Requirement →
Number of lines below with "ullamcorper": work it out and reply with that number only.

(Entries taken from a collection)
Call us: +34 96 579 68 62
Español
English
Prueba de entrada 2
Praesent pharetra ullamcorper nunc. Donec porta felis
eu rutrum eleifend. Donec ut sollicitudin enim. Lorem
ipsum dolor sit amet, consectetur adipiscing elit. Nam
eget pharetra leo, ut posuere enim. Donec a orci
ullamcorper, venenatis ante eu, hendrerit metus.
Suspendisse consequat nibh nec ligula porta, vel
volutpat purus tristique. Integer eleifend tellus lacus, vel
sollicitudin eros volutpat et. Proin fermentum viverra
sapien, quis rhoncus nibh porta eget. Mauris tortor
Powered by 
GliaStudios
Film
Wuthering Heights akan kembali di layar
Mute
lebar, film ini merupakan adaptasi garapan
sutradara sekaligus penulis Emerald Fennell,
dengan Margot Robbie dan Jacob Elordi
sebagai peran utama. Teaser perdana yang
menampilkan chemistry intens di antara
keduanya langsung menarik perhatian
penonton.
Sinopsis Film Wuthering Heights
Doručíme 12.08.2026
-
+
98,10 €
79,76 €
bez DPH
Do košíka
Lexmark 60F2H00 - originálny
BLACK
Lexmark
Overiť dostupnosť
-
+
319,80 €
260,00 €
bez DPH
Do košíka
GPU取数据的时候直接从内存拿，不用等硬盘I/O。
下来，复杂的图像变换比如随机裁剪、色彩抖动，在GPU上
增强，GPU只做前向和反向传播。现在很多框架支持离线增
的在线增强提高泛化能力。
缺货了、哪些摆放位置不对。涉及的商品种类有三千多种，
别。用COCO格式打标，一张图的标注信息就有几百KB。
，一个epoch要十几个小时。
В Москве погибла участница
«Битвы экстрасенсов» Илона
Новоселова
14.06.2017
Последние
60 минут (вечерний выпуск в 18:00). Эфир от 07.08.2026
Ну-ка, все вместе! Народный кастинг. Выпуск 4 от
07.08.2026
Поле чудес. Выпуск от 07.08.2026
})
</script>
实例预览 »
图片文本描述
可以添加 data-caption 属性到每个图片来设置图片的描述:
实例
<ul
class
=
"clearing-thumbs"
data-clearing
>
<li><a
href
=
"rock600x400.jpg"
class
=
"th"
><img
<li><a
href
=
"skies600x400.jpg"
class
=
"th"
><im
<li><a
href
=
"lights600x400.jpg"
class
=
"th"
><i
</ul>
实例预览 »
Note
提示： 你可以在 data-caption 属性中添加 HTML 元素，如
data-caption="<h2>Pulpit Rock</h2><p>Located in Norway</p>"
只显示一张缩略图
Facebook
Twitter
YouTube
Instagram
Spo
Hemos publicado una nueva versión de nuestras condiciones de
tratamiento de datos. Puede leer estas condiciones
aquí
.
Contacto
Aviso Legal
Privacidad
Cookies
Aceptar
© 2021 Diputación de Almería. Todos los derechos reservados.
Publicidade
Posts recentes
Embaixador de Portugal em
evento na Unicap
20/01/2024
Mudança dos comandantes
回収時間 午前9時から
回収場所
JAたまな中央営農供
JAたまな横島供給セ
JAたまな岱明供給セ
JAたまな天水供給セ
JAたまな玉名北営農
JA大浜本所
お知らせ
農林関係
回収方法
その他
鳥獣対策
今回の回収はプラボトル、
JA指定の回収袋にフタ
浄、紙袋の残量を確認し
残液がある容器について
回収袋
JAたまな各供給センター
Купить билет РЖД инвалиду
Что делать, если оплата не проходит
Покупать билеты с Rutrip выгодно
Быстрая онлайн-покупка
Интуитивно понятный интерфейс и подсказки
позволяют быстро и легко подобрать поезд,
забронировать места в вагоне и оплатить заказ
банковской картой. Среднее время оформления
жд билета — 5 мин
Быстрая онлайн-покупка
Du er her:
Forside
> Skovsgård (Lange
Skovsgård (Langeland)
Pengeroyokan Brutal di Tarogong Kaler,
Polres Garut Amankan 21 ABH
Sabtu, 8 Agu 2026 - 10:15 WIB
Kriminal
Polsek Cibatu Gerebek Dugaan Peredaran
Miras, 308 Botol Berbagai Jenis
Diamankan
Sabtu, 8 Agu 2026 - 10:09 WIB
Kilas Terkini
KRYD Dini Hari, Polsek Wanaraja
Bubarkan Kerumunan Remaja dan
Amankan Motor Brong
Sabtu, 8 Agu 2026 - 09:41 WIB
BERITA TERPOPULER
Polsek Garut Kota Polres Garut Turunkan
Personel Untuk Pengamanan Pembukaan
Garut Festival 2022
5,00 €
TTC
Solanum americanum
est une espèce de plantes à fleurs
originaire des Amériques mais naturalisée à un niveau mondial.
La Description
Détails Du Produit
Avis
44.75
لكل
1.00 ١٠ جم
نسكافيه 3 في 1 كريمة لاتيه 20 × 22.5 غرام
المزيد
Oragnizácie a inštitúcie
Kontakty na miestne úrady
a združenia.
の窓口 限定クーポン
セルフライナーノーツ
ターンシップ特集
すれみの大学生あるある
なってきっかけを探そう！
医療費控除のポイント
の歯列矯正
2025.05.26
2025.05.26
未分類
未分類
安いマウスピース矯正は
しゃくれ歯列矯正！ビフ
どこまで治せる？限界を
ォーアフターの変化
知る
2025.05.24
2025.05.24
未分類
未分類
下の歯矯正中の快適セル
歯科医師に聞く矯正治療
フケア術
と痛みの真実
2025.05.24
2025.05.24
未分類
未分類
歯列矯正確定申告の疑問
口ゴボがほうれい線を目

Task answer →
2